-- Activity --
Go to the line containing "At what (x,y)" and retype it and every later line exactly as written, up to the last line of the entries. Keep pictures out.

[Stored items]
..........
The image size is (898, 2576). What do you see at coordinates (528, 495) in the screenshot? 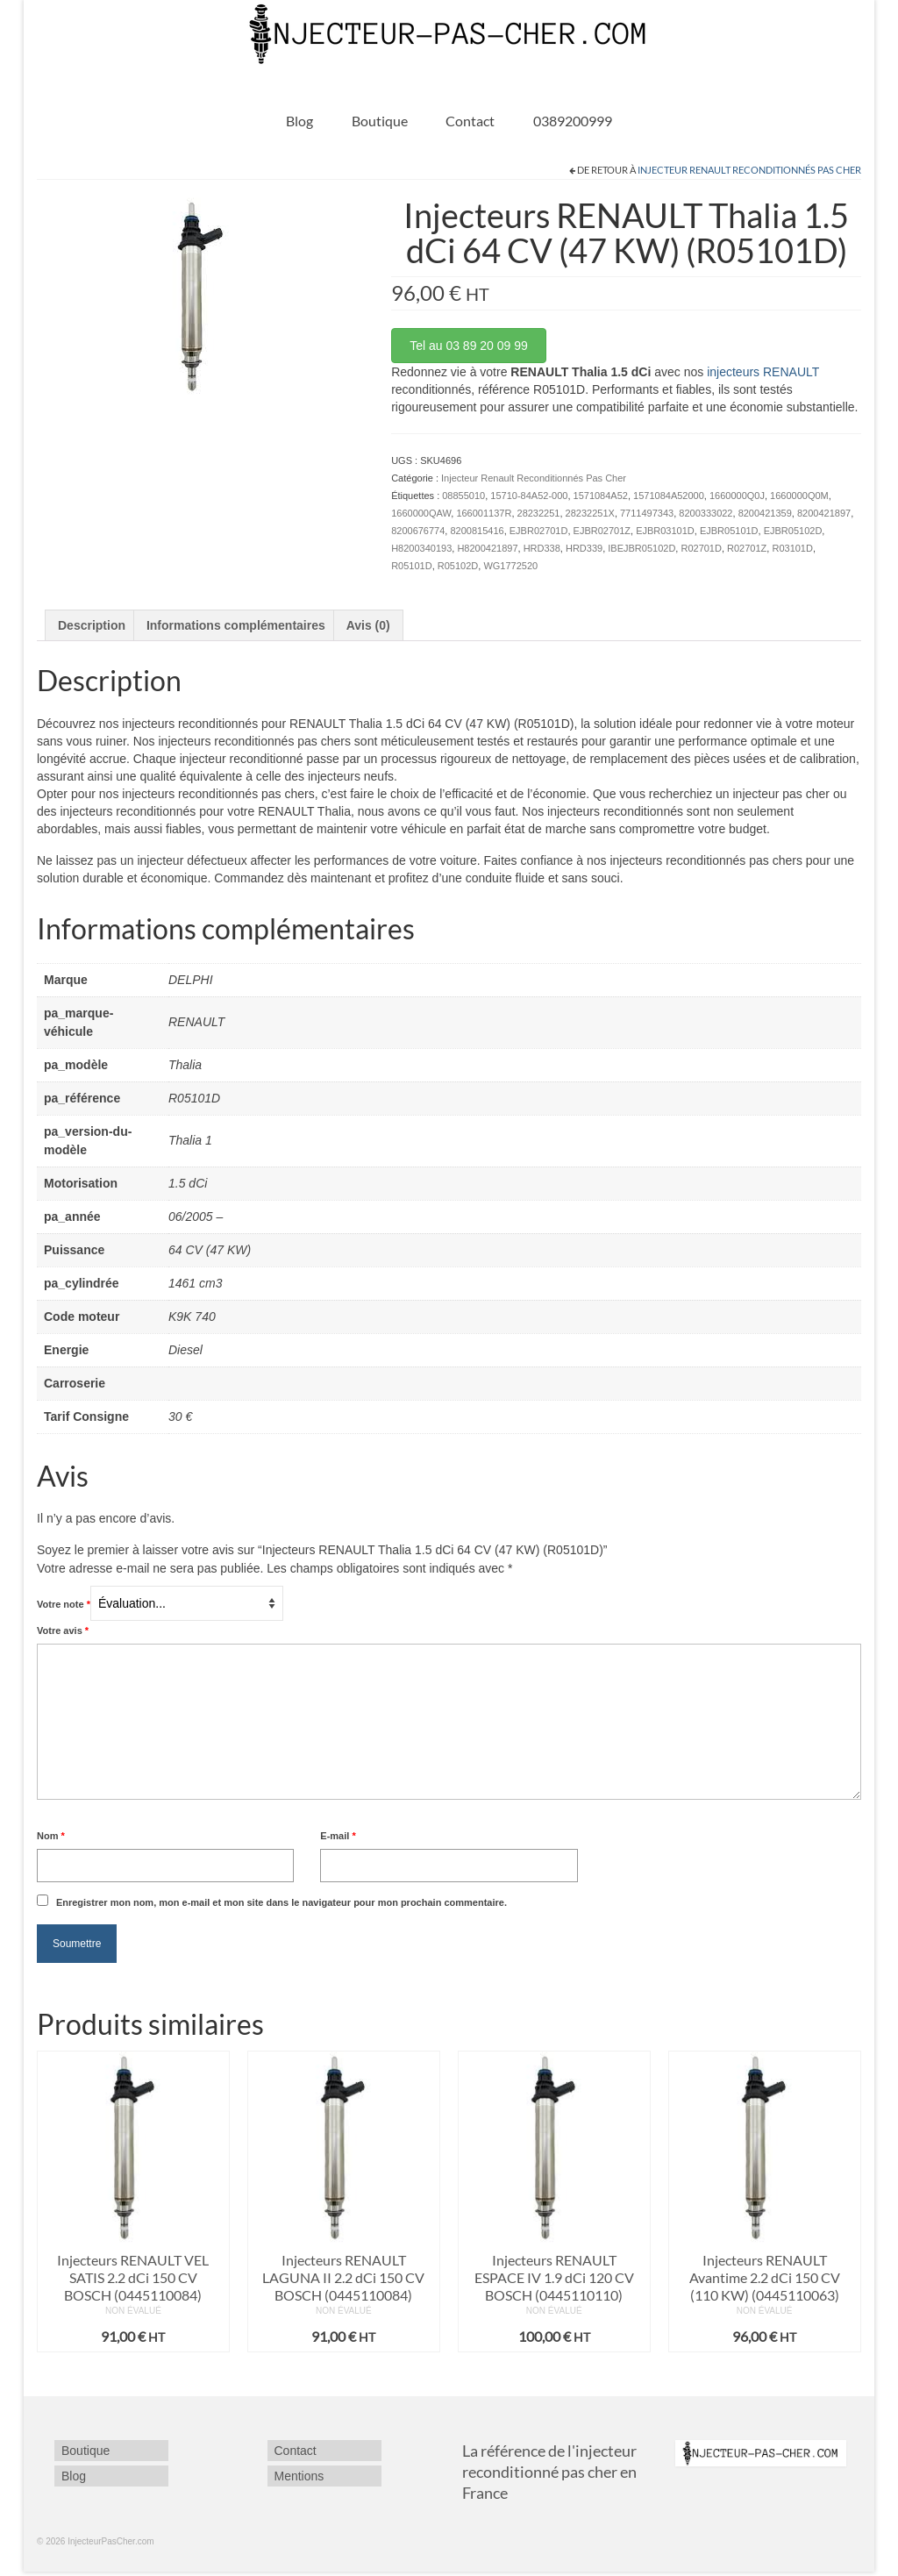
I see `15710-84A52-000` at bounding box center [528, 495].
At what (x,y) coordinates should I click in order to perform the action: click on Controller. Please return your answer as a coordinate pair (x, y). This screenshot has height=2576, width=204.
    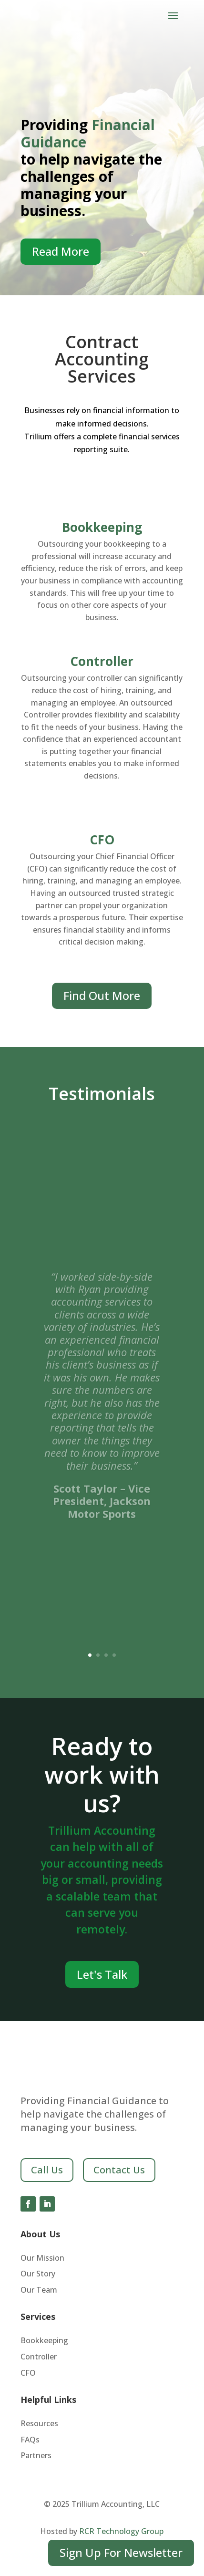
    Looking at the image, I should click on (101, 661).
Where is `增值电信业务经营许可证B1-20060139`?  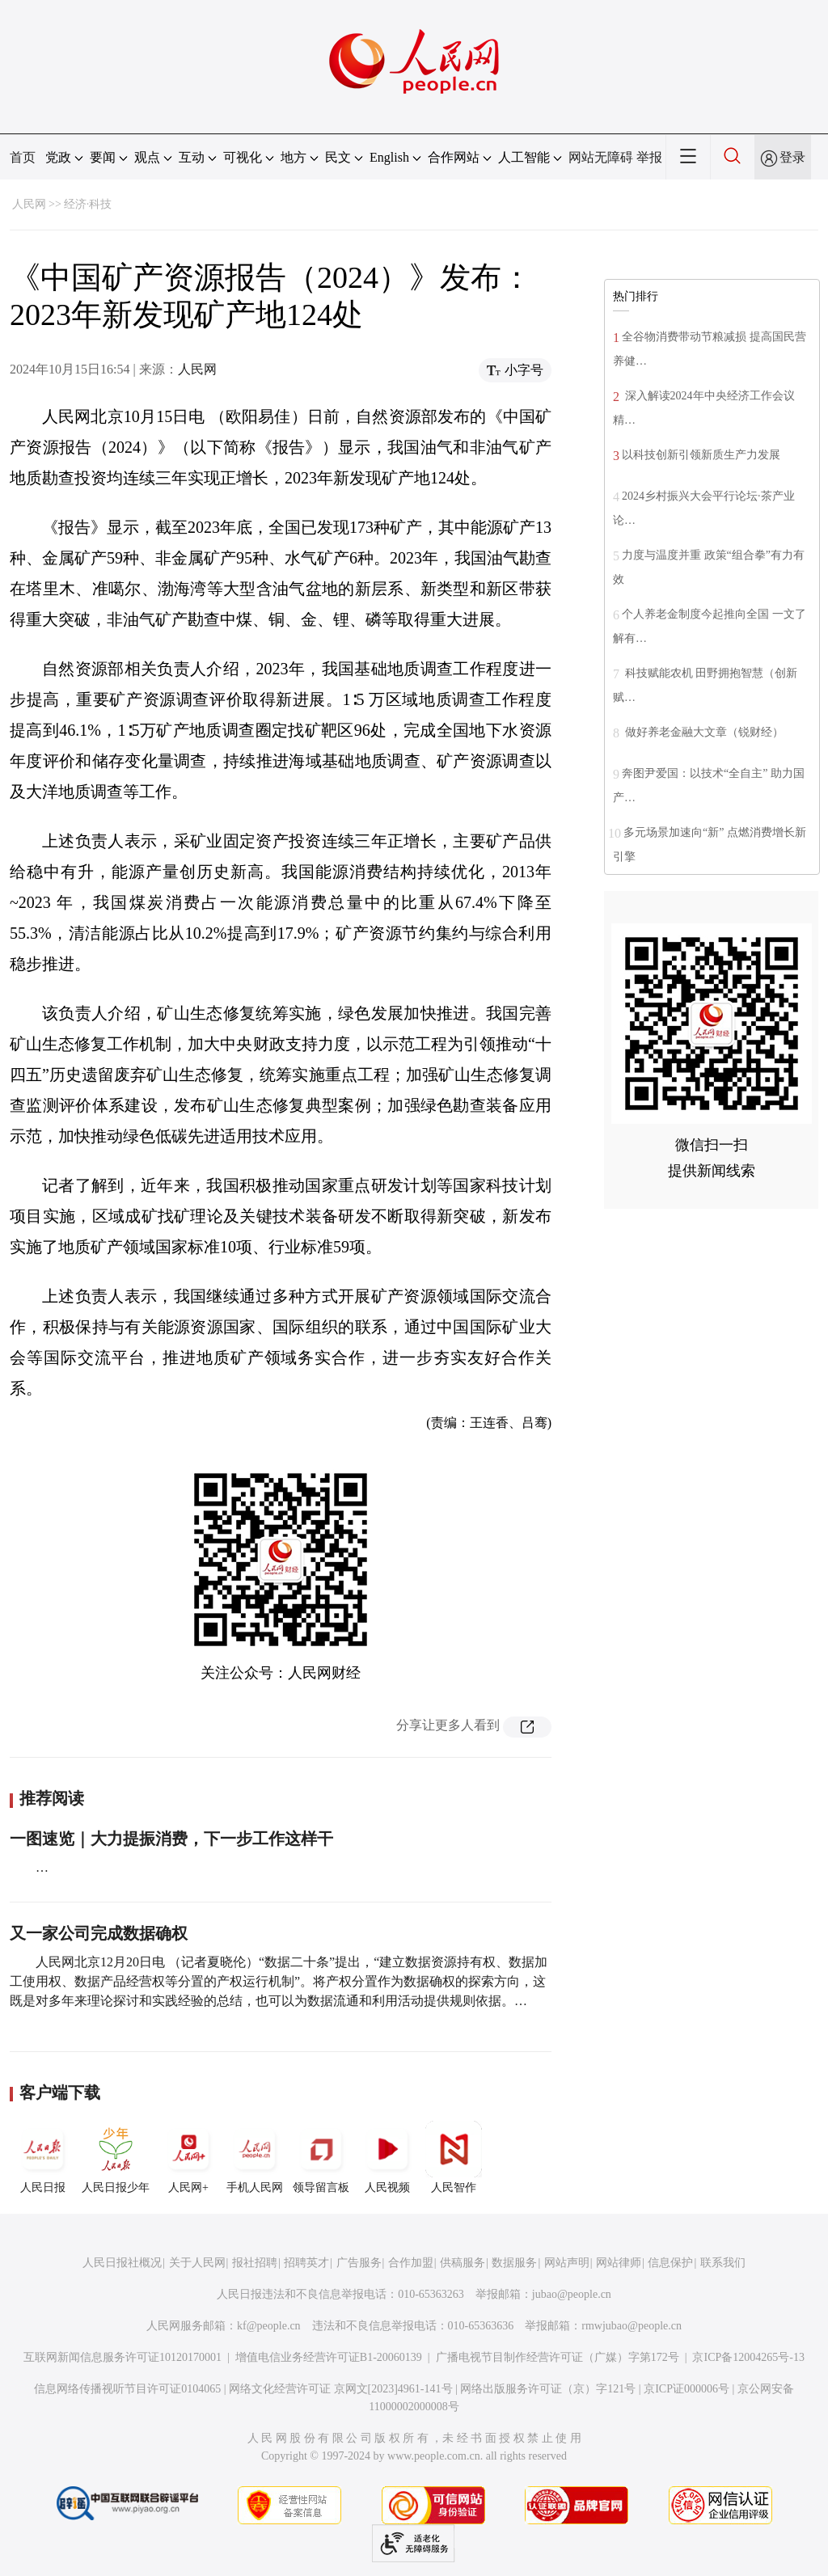
增值电信业务经营许可证B1-20060139 is located at coordinates (328, 2357).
..........
-- Written response --
At what (x,y) coordinates should I click in order to perform the action: click on Controller. Please return your answer as a coordinate pair (x, y). This screenshot has height=2576, width=204.
    Looking at the image, I should click on (101, 661).
Where is `增值电信业务经营许可证B1-20060139`?  
增值电信业务经营许可证B1-20060139 is located at coordinates (328, 2357).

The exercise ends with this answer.